Further information: Carol Trosset: Nature Observation and Citizen Science

Week 1: Natural History.  Participants will share their interests and their goals for the course. The instructor will review areas of biological inquiry that rely on the direct field observation of plants and animals, and will present what she has learned by analyzing observational data collected by her mother at the instructor’s childhood home.  Readings:  Wilcove and Eisner, 2000, The Impending Extinction of Natural History (Chronicle of Higher Education), Bartholomew, 1986, The Role of Natural History in Contemporary Biology (BioScience)

Week 2: Birds.  After discussing the readings, we will practice the visual observation of birds, and learn about projects that depend on data collected by amateur birders (eBird, Christmas Bird Count, Breeding Bird Survey).  Readings: https://www.nytimes.com/2019/09/19/science/bird-populations-america-canada.html

https://www.washingtonpost.com/science/2019/09/19/north-america-has-lost-billion-birds-years/  Dunn, 1999, Climate Change Has Affected the Breeding Date of Tree Swallows Throughout North America (Royal Society Proceedings: Biological Sciences) Rosenfield, 2011, Shift to Later Timing by Autumnal Migrating Sharp-shinned Hawks (Wilson Journal of Ornithology)

Week 3: Plants.  We will discuss phenology (the study of the timing of natural events like when flowers bloom), practice how to identify wildflowers and tree leaves, and discuss various modes of seed dispersal.  Readings:  National Phenology Network, “Observed Changes in Phenology across the US Midwest” Ziska, 2011, Recent Warming by Latitude Associated with Increased Length of Ragweed Pollen Season in  Central North America (PNAS); Routhier, 2002, Impact of Tree Leaf Phenology on Growth Rates and Reproduction in the Spring Flowering Species Trillium erectum (American Journal of Botany)

Week 4: Pollination.  We will discuss the process of pollination, its relationship to flower structure, and the reasons for the decline of many species of pollinators, and practice the identification of insect pollinators.  Readings:  Holm, 2014, excerpts from Pollinators of Native Plants; McKinney, 2012, Asynchronous Changes in Phenology of Migrating Broad-tailed Hummingbirds and their Early-season Nectar Resources (Ecology)

Week 5: Sounds in Nature.  We will practice the identification of sounds made by birds, insects, and frogs, and discuss citizen science projects relying on auditory data collected by amateur naturalists (FrogWatch).  Readings:  Kritsky, 2021, excerpt from Periodical Cicadas: The Brood X Edition; Ziolkowski, 2010, On the Road Again for a Bird Survey that Counts (Birding Magazine) Inkley, 2006, Assessment of the Utility of Frogwatch USA Data

Week 6: Observing Animal Behavior.  We will discuss various dimensions of animal behavior and what is involved in observing and documenting them.
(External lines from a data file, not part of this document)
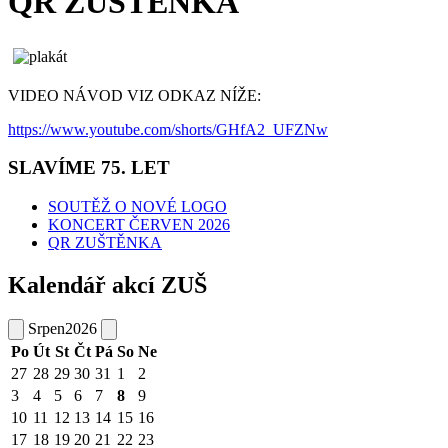
QR ZUŠTĚNKA
VIDEO NÁVOD VIZ ODKAZ NÍŽE:
https://www.youtube.com/shorts/GHfA2_UFZNw
SLAVÍME 75. LET
SOUTĚŽ O NOVÉ LOGO
KONCERT ČERVEN 2026
QR ZUŠTĚNKA
Kalendář akcí ZUŠ
Srpen
2026
Po
Út
St
Čt
Pá
So
Ne
27
28
29
30
31
1
2
3
4
5
6
7
8
9
10
11
12
13
14
15
16
17
18
19
20
21
22
23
We will practice observation using video clips.  Readings:  Nice, 1943, excerpts from Studies in the Life History of the Song Sparrow; Guzzo, 2017, “Behavioral Responses to Annual Temperature Variation Alter the Dominant Energy Pathway, Growth, and Condition of a Cold-water Predator” (PNAS)
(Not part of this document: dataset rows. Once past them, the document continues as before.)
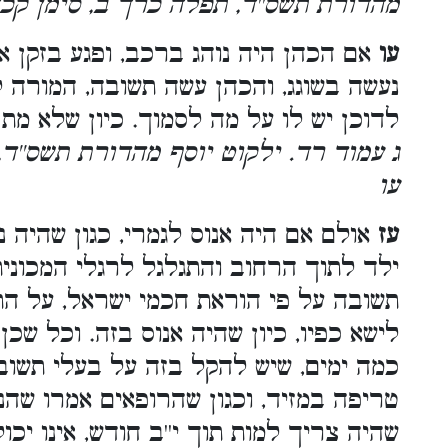
מהדורת תשס''ד, תפלה כרך ב, סימן קכ
עו
אם הכהן היה נוהג ברכב, ופגע בזקן או
נעשה בשוגג, והכהן עשה תשובה, המורה
לדוכן יש לו על מה לסמוך. כיון שלא מת
ג עמוד רד. ילקוט יוסף מהדורת תשס''ד
עו
עז
אולם אם היה אנוס לגמרי, כגון שהיה נ
ילד לתוך הרחוב והתגלגל לרגלי המכונית
תשובה על פי הוראת חכמי ישראל, על הת
לישא כפיו, כיון שהיה אנוס בזה. וכל שכ
כמה ימים, שיש להקל בזה על בעלי תשובה
טריפה במזיד, וכגון שהרופאים אמרו שהנ
שהיה צריך למות תוך י''ב חודש, אינו יכו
Week 7: Observing Habitats.  We will begin synthesizing the various types of observation by thinking about entire habitats, and the variety of things that need to be considered when studying them.  Readings:  Colburn, 2004, excerpt from Vernal Pools; Tomoff, 1974, Avian Species Diversity in Desert Scrub (Ecology)

Week 8: Synthesis.  After discussing the readings, we will consider their implications for how to observe our own local habitats. We will review some resources for learning more about nature, developing observational skills, and participating in citizen science projects.